No que respeita às outras espécies madeireiras tradicionais (pinheiro bravo e eucalipto), a questão coloca-se noutros termos. As fileiras existem e funcionam, e os solos onde podem instalar-se são genericamente pobres e sem usos alternativos evidentes: as indústrias estão instaladas, os mercados externos e internos funcionam, o abastecimento dá-se, embora com crescentes riscos e ameaças que se traduzem nas igualmente crescentes dificuldades de abastecimento das indústrias. E essas dificuldades derivam quer da insuficiência da oferta em termos físicos absolutos, quer da menor qualidade do material lenhoso (caso do pinho), quer do aparecimento de novos destinos das madeiras, diversos dos tradicionais (muitas vezes gerados por mercados distorcidos por políticas populistas de subsidiação pública – caso das madeiras para energia nalguns países europeus) que fazem recordar o principal uso da madeira na Idade Média: a queima!

A escassez de oferta só pode ultrapassar-se aumentando a oferta – o que exige aumento de áreas arborizadas e aumento da produtividade, isto é da produção por hectare.

As novas utilizações, à base da transformação em estilhas, não deixam de ser negócio muito interessante para quem a isso se dedica, e tem expressão simpática no quadro das exportações nacionais. Além disso constituem alternativa para os proprietários, uma vez que deixam de estar na extrema dependência dos usos tradicionais, assim aumentando a concorrência.

Mas, continuando sem regras, são duas as questões – aliás indissociáveis – que colocam: fica em causa o abastecimento das indústrias tradicionais, por um lado, e por outro, destinando-se essa estilha à queima para produção de energia no estrangeiro (também em Portugal), está a alimentar a produção de gases com efeito de estufa (seja lá em que país for).
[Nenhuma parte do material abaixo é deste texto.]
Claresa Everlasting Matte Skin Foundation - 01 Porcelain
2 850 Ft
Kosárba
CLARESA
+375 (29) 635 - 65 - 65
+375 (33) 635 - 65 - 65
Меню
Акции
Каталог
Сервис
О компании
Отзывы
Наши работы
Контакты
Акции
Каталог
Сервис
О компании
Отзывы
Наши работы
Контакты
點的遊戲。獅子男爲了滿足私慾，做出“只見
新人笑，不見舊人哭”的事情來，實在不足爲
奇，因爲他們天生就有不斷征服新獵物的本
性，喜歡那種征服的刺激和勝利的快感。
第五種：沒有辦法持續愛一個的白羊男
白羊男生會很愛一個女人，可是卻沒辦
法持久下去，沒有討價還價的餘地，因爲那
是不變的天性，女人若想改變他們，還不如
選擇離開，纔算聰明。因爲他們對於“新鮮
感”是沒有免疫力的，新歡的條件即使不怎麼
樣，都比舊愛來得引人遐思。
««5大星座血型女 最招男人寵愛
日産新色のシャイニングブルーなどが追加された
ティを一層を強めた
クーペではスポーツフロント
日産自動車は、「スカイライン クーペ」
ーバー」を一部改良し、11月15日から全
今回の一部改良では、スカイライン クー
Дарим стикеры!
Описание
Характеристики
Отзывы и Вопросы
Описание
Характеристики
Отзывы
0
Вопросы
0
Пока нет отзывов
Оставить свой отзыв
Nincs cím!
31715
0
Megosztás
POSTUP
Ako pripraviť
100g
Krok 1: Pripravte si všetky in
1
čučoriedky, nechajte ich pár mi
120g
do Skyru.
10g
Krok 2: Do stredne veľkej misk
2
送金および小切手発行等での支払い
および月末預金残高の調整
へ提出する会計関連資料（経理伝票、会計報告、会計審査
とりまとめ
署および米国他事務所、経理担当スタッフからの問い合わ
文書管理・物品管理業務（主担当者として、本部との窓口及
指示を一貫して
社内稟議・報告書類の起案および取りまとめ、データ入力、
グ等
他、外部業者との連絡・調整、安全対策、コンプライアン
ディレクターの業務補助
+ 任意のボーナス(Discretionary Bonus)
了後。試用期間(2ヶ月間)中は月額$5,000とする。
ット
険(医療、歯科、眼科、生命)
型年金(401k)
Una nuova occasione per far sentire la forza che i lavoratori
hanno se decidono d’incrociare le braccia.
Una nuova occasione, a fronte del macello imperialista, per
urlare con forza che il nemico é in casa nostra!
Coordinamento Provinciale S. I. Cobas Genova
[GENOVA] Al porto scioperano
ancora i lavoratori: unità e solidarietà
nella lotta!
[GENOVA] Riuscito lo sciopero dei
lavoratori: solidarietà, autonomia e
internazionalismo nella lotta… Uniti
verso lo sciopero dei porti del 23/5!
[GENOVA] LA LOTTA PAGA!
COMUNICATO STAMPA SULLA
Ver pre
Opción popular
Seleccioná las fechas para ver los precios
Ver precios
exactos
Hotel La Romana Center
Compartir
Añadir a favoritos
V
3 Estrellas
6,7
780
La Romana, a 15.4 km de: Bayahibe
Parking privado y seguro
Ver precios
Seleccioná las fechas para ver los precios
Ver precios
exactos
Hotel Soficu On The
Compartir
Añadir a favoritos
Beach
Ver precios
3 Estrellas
Note-se que isto não tem nada a ver com as centrais de biomassa construídas para utilização das partes vegetais decorrentes da gestão dos matos e da exploração florestal. Já que estamos a falar do estilhaçamento de árvores de dimensões adequadas para a serração ou daquelas que já são capazes de gerar pequenas tábuas e lamelas que podem dar origem a produtos de madeira maciça por colagem e/ou justaposição.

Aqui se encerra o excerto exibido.